Mercedes McCambridge,Tina Chen. |
William Redfield, Tina Chen, Robert Burr, Michael Landrum, Frank Geraci. |
Taking a cue from the love suicide plays of the Japanese traditional theatre, Romulus Linney
created a contemporary antiwar drama set in 1970 at Hawaii’s Schofield Barracks
army base (where Linney himself had been stationed in the 1950s). Its substance is the investigation made into the strange double suicide of an American four-star
Army general and his wife (neither of whom appears).
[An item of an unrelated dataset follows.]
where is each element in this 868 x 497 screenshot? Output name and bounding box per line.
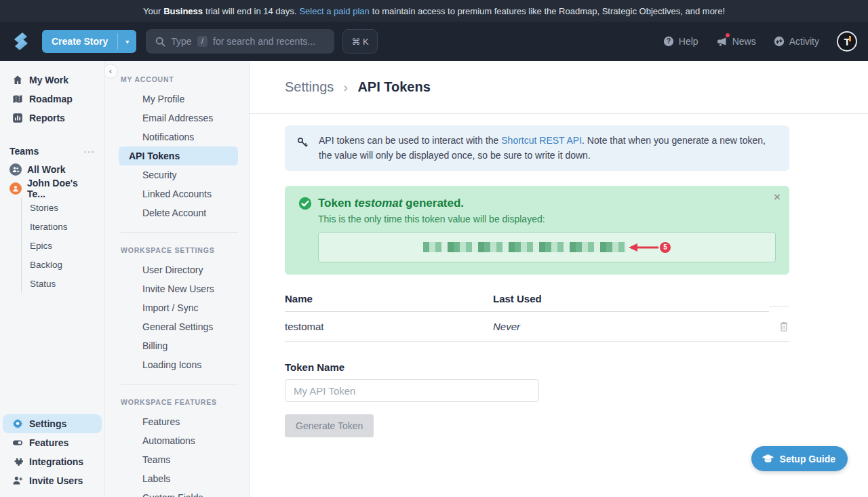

Their deaths were an act
of protest over their nation’s involvement in the Vietnam War, a conflict that
caused the death of their own son.
During a Halloween party at the officers’ club, the
general and his wife performed a Japanese-influenced drama, including noh-like
masks (although noh does not have any love suicide plays), in which he shot her with a bow and arrow and then blew his brains out. The
meaning of the event is explored, as per the general’s posthumous request, at a
hearing convened for the occasion.
The reviews tended to praise Linney for his noble
intentions, but to censure him for weak dramaturgic skills. The plot,
characters, and language came in for some hard knocks. Brendan Gill and Walter
Kerr called the author “clumsy”; Julius Novick, who thought the play good, scored
it for its “sententious” dialogue and “implausible” characters; and Clive
Barnes offered this representative opinion: “The play takes a long time to say
very little, carries unlikelihood to even more unlikely lengths and leaves it
there, and makes unduly portentous that normally viable dramatic vehicle, the
military inquiry.”
A first-rate performance was provided by Mercedes McCambridge as a New England lesbian poetess who had known the deceased couple. She was nominated for a Tony as Best Supporting Actress, Play. The large cast included William Redfield, Jerome Dempsey, Robert Burr, Tina Chen, Del Green, Earl Hindman, Mark Lamos, John Berry, Alan Mixon, and others.
The Love Suicide at Schofield Barracks originally had been seen in
an Off-Off Broadway workshop performance sponsored by the H.B. Playwrights Foundation. In 1991, New York's Signature Theatre revived the play in a revised version that shortened the script from two acts to one and greatly reduced the cast size.